Task description: Repeat word for word every line of the data below, from the first through the line containing "определённый процент, прибавка к пенсии от", and stop there.

[Records from a collection]
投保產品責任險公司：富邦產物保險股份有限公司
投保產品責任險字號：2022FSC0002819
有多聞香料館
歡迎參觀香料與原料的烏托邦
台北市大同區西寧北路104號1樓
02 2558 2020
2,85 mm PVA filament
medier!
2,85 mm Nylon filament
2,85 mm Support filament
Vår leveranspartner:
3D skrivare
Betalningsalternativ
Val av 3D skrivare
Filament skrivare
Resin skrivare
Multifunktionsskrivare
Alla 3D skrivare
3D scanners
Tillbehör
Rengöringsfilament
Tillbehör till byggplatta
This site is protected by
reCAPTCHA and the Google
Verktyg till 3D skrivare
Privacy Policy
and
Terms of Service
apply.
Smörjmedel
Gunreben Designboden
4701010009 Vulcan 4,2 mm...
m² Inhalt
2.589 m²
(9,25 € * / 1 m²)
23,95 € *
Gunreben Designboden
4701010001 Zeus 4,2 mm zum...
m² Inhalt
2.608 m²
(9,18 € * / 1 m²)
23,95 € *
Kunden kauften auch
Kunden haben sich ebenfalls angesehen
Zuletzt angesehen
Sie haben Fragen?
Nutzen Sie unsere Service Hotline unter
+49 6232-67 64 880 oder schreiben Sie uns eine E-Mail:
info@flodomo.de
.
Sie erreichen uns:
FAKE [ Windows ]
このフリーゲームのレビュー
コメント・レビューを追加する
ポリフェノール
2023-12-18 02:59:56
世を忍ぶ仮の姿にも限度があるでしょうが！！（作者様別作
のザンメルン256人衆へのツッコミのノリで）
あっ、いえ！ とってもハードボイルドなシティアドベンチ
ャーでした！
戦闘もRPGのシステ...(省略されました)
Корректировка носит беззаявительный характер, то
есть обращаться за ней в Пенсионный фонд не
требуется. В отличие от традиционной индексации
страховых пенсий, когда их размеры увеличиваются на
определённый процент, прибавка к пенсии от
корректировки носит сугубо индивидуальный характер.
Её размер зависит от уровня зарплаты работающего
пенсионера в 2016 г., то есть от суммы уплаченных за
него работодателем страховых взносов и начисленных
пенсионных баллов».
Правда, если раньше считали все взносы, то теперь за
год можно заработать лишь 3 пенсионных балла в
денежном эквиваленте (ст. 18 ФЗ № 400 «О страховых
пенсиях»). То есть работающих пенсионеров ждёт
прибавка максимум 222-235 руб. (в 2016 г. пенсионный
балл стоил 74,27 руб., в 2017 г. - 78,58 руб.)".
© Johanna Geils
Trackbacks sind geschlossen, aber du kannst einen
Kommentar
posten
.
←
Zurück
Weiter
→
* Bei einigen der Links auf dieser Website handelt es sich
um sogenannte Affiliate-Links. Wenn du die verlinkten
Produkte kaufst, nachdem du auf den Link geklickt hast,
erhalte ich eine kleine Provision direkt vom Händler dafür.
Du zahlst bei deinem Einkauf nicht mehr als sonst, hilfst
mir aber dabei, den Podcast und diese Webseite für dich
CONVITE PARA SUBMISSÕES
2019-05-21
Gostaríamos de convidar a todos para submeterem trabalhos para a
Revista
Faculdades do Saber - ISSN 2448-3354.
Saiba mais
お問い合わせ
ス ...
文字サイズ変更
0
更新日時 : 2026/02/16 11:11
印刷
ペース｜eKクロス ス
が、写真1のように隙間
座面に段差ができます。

Answer for the task:
投保產品責任險公司：富邦產物保險股份有限公司
投保產品責任險字號：2022FSC0002819
有多聞香料館
歡迎參觀香料與原料的烏托邦
台北市大同區西寧北路104號1樓
02 2558 2020
2,85 mm PVA filament
medier!
2,85 mm Nylon filament
2,85 mm Support filament
Vår leveranspartner:
3D skrivare
Betalningsalternativ
Val av 3D skrivare
Filament skrivare
Resin skrivare
Multifunktionsskrivare
Alla 3D skrivare
3D scanners
Tillbehör
Rengöringsfilament
Tillbehör till byggplatta
This site is protected by
reCAPTCHA and the Google
Verktyg till 3D skrivare
Privacy Policy
and
Terms of Service
apply.
Smörjmedel
Gunreben Designboden
4701010009 Vulcan 4,2 mm...
m² Inhalt
2.589 m²
(9,25 € * / 1 m²)
23,95 € *
Gunreben Designboden
4701010001 Zeus 4,2 mm zum...
m² Inhalt
2.608 m²
(9,18 € * / 1 m²)
23,95 € *
Kunden kauften auch
Kunden haben sich ebenfalls angesehen
Zuletzt angesehen
Sie haben Fragen?
Nutzen Sie unsere Service Hotline unter
+49 6232-67 64 880 oder schreiben Sie uns eine E-Mail:
info@flodomo.de
.
Sie erreichen uns:
FAKE [ Windows ]
このフリーゲームのレビュー
コメント・レビューを追加する
ポリフェノール
2023-12-18 02:59:56
世を忍ぶ仮の姿にも限度があるでしょうが！！（作者様別作
のザンメルン256人衆へのツッコミのノリで）
あっ、いえ！ とってもハードボイルドなシティアドベンチ
ャーでした！
戦闘もRPGのシステ...(省略されました)
Корректировка носит беззаявительный характер, то
есть обращаться за ней в Пенсионный фонд не
требуется. В отличие от традиционной индексации
страховых пенсий, когда их размеры увеличиваются на
определённый процент, прибавка к пенсии от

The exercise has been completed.